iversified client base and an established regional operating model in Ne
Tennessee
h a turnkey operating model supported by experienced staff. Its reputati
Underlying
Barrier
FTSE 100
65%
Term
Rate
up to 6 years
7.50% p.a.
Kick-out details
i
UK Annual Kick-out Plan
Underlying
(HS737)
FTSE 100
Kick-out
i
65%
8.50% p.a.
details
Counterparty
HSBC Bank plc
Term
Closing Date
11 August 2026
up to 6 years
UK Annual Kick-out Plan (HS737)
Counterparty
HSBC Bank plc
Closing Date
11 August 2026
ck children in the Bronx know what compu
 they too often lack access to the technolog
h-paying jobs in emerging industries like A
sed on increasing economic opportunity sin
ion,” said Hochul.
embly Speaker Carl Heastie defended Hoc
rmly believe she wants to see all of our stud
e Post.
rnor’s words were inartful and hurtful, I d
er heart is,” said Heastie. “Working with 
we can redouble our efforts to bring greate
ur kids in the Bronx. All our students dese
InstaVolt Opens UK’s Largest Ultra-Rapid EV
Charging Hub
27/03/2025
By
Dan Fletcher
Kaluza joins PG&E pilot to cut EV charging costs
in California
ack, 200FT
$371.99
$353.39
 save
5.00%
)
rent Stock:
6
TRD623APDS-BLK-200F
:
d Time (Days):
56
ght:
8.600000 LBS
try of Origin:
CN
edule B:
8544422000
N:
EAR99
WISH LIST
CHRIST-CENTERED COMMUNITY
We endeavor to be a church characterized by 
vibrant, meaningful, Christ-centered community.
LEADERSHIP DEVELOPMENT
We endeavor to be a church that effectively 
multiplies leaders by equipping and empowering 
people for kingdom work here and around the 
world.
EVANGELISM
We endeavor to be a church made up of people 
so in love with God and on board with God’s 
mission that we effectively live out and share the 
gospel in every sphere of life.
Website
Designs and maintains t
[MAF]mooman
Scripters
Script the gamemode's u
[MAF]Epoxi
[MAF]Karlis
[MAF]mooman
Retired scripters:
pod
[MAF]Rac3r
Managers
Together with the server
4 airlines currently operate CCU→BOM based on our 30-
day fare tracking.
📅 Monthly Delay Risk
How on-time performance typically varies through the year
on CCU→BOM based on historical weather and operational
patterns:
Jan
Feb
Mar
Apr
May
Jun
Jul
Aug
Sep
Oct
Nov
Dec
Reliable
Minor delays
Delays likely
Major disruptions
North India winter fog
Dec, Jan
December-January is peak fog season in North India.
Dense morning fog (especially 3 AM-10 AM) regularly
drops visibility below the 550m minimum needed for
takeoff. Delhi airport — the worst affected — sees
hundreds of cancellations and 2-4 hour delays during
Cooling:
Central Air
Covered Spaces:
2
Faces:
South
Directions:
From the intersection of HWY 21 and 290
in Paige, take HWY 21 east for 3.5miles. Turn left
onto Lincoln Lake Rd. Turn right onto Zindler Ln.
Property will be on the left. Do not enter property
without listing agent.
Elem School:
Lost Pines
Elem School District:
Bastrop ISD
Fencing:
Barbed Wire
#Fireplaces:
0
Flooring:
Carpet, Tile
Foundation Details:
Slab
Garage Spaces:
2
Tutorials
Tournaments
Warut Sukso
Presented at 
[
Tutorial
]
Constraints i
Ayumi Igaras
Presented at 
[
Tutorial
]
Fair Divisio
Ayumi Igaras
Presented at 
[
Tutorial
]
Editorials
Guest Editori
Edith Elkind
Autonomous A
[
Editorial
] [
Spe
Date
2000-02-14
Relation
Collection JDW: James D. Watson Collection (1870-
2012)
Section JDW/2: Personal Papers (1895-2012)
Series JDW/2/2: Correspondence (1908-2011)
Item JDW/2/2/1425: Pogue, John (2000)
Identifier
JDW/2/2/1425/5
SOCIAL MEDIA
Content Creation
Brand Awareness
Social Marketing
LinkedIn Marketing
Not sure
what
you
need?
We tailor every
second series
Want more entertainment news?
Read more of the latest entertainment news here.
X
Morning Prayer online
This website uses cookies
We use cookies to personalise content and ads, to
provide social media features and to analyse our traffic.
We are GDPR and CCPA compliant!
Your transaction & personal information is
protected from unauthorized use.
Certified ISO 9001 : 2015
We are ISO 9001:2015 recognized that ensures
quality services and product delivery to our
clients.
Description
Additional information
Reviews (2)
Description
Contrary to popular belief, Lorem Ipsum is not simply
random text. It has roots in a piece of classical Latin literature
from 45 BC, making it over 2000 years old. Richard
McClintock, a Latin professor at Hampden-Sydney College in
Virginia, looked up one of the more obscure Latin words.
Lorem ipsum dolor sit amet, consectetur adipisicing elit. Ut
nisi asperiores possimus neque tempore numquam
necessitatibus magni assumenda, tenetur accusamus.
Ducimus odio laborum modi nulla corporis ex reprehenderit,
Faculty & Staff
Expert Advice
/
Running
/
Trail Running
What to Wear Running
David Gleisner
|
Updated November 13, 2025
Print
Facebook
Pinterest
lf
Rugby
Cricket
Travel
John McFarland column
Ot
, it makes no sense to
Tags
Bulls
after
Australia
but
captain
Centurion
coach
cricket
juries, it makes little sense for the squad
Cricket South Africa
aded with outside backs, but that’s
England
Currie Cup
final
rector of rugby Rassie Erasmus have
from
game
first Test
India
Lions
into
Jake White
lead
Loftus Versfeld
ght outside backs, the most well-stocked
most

====

Wherever the word "left" appears in the entries above, copy that line.

in Paige, take HWY 21 east for 3.5miles. Turn left
Property will be on the left. Do not enter property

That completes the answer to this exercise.